In the middle is the oldest of the sisters, but she looks the least like the others. The lower half of her face is obscured by a small doll, only the slightest corner of her Mona Lisa smile showing. She's pale in the eye of the camera, and her hair looks like it could have been light brown or dark blond. She's wearing some sort of shawl over her head, white to match her simple dress. She fits and yet doesn't fit in the picture, different from the others but still part of the family.

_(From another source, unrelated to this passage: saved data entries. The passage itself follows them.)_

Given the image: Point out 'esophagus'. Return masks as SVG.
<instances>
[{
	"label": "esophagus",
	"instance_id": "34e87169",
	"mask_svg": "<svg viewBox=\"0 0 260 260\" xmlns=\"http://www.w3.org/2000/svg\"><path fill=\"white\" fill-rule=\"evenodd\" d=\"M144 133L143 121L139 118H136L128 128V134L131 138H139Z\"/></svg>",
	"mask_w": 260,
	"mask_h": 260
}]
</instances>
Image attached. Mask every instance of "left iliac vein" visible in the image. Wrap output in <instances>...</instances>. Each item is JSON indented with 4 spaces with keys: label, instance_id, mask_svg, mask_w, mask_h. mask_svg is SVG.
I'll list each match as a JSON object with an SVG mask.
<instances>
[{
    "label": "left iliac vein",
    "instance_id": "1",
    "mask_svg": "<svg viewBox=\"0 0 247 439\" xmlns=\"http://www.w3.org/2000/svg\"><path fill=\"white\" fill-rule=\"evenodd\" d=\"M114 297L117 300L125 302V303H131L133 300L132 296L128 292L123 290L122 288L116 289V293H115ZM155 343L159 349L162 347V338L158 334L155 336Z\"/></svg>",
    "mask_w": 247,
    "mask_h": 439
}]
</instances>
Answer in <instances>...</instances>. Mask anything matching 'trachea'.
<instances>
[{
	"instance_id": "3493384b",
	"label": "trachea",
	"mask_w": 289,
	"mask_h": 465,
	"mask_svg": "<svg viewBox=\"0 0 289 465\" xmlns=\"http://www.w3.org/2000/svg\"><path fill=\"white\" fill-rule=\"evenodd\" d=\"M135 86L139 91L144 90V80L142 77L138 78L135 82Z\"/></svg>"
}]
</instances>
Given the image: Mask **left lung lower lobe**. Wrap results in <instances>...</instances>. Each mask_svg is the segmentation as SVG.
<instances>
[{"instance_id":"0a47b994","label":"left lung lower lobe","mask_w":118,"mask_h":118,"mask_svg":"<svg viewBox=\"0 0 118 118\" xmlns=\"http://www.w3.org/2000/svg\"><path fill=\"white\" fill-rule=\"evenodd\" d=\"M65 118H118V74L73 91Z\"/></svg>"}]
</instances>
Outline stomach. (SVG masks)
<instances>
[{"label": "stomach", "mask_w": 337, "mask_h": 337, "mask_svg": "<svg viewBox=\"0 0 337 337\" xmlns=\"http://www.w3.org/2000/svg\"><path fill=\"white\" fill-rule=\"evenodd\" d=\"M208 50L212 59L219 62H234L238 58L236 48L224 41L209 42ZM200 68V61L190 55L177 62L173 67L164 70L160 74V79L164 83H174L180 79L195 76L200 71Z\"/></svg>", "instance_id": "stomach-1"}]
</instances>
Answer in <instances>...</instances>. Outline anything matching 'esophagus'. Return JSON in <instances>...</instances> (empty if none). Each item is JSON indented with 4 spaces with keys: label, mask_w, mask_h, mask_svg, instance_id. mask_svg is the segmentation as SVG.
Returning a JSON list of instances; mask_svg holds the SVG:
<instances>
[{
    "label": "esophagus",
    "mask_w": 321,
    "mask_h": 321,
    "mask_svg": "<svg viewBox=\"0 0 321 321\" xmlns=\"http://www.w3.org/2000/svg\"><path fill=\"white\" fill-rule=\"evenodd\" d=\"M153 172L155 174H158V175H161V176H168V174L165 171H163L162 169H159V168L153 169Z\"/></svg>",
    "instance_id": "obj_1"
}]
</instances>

And finally, the 4th sibling half kneels to the right, her mouth puckered as if in speech and a Ponytail Sewing Kit held out proudly in front of her. She is my favorite part of the photo. Her eyes are alive and excited, her pose as if she's about to jump up and show Mommy--look! look!--her new sewing kit. She looks like the pictures of my mom I've seen from when she was younger. Maybe that's why I was drawn to this snapshot.

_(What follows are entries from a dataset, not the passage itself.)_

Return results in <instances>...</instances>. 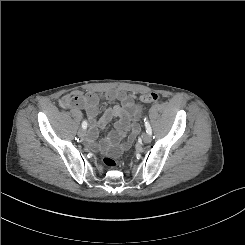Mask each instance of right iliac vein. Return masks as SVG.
<instances>
[{
    "instance_id": "right-iliac-vein-1",
    "label": "right iliac vein",
    "mask_w": 245,
    "mask_h": 245,
    "mask_svg": "<svg viewBox=\"0 0 245 245\" xmlns=\"http://www.w3.org/2000/svg\"><path fill=\"white\" fill-rule=\"evenodd\" d=\"M78 136L81 138L85 136V130L83 128L78 131Z\"/></svg>"
}]
</instances>
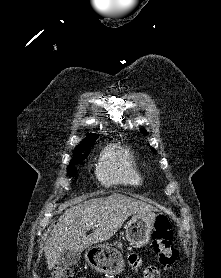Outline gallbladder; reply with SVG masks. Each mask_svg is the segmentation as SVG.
Returning a JSON list of instances; mask_svg holds the SVG:
<instances>
[{"label":"gallbladder","mask_w":221,"mask_h":278,"mask_svg":"<svg viewBox=\"0 0 221 278\" xmlns=\"http://www.w3.org/2000/svg\"><path fill=\"white\" fill-rule=\"evenodd\" d=\"M80 253L70 250L63 251L56 260V265L61 267H70L76 265L80 260Z\"/></svg>","instance_id":"gallbladder-1"}]
</instances>
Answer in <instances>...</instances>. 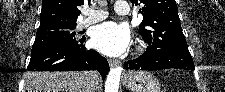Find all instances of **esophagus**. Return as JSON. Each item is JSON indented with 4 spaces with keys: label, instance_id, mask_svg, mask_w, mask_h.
<instances>
[{
    "label": "esophagus",
    "instance_id": "obj_1",
    "mask_svg": "<svg viewBox=\"0 0 225 92\" xmlns=\"http://www.w3.org/2000/svg\"><path fill=\"white\" fill-rule=\"evenodd\" d=\"M110 68H114L118 65V61L116 59H109L108 60Z\"/></svg>",
    "mask_w": 225,
    "mask_h": 92
}]
</instances>
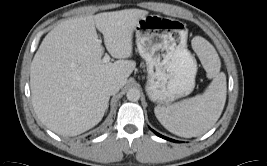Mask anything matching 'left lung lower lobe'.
<instances>
[{"instance_id": "obj_1", "label": "left lung lower lobe", "mask_w": 267, "mask_h": 166, "mask_svg": "<svg viewBox=\"0 0 267 166\" xmlns=\"http://www.w3.org/2000/svg\"><path fill=\"white\" fill-rule=\"evenodd\" d=\"M152 130V129H151ZM157 136H159V137H161V138H163V139H166V140H169V141H173V142H178V141H175V140H172V139H170V138H167V137H165V136H162V135H160L159 133H157V132H155L154 130H152Z\"/></svg>"}]
</instances>
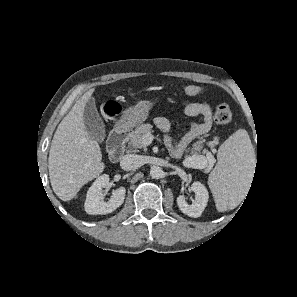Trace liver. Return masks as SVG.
<instances>
[{
	"label": "liver",
	"instance_id": "1",
	"mask_svg": "<svg viewBox=\"0 0 297 297\" xmlns=\"http://www.w3.org/2000/svg\"><path fill=\"white\" fill-rule=\"evenodd\" d=\"M90 89L76 101L58 125L49 151V177L54 193L62 201L72 200L89 181L99 176L105 165L101 148L91 138L84 124L83 114Z\"/></svg>",
	"mask_w": 297,
	"mask_h": 297
}]
</instances>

Or maybe it was its crinkled, soft edges and uneven cut, or the fact that all four family members sit off-center, slightly to the left of the frame. Maybe it was the faded 1960 penciled on the back, without any other names or a place or a date. No "Mark, Suzie, Karen, and Joy, Columbus, OH." Just 1960. The carpet they kneel on attests to this date.

Maybe it was just impulse that led me to pick it up in the first place, but the harder I looked at it, the more I loved this picture. It recalls countless Christmases I've experienced from more than one angle. I was once the little girl holding my favorite present out like a trophy, satisfied and triumphant. I was once the littlest person there, bottomless glee overtaking me just at the sight of the colored packages under the tree. And now I look on in an amused way as my brothers (really only Will anymore) tear through their presents, intent on opening the biggest first, then the smallest.

Over it all--the nostalgia, the curiosity--was an overwhelming sense that I had just gotten a glimpse into the past lives of these people; people who, in all likelihood, I would never meet or see as they are now. People who had gone on to grow up and get married and have children, to fulfill their dreams and meet their own failures. But I would and will never know.

And so I slid the picture from its place in the Lost and Found Photos album and into my pocket. Maybe I should have felt guilty, but instead I just felt pensive, like something greater than me had just brushed past and I missed it.